### What you need to do
Reprint the full listing exactly.
- Opening Delimiter -
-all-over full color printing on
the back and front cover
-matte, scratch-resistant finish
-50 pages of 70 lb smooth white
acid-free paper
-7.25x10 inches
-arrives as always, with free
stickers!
- Closing Delimiter -
### Exercise output
-all-over full color printing on
the back and front cover
-matte, scratch-resistant finish
-50 pages of 70 lb smooth white
acid-free paper
-7.25x10 inches
-arrives as always, with free
stickers!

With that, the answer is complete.